His sister, Marjorie, stayed behind in our 13th Street apartment to pet sit our Siamese cat, Dino. So it’s just the two of us, sitting in the car parked in front of his parents’ house. Robert visits at least once a year, but this is my first since Robert and I got married. Marjorie always finds some reason not to make the trip. This time it’s the cat; last time, she’d made plans with a friend; and the time before that, she had PMS.
I want Robert to read my mind: “Can’t we just do a U-ey and head back to New York?” He turns off the car, pulls the keys out of the ignition, and opens the driver’s-side door. A thick, wet, hot vapor wafts in, throwing my head back against the headrest.
I grab his arm, “Come on; put the keys back in.” He’s out of the car by then, definitely not reading the text I’m composing with rapid-firing jolts of acetylcholine. I just sit there, as if bolted to the seat. I despise them already; truthfully, I despised them before we left New York. I never met them before; they didn’t bother to come north when Robert and I got married. But I’ve heard stories.
A knock on the window. I look into a face, powdery from a dusting minutes before. Pearl pink lips moving, smiling, moving again, probably letting me know it’s hot. Grey hair done up yesterday at the beauty shop in the mall, tight curls sprayed so they don’t move when she does or flatten out from the humidity. Bent at the waist, her pink and red flowery house dress falls away to show her cleavage propped up by what looks like a white Playtex Cross-Your-Heart bra, size triple L or something like that. She tries the door handle, but the door’s locked, so she straightens up and starts waving me out of the car with both hands. Her hands just a-going, and then her mouth starts moving, and her head bobs from side to side. I watch her for too long carrying on like that.
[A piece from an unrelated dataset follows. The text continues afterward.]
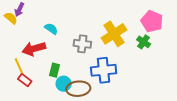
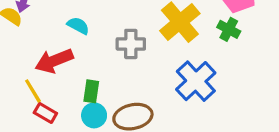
blue cross: (104, 70) -> (196, 81), moved, turned -30
cyan circle: (64, 84) -> (94, 115), moved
And then I finally pop the lock, open the door, and step out. She rushes me, arms stretched to either side. Boom; I’m in a tight hold. Head clamped against her neck; breathing talc and lilac cologne. I want to gag. I really do, but I swallow 10 or 20 times before blurting, “Hi, you must be Robert’s mother; I’ve heard so much about you” without blinking or inhaling or unclenching my jaw.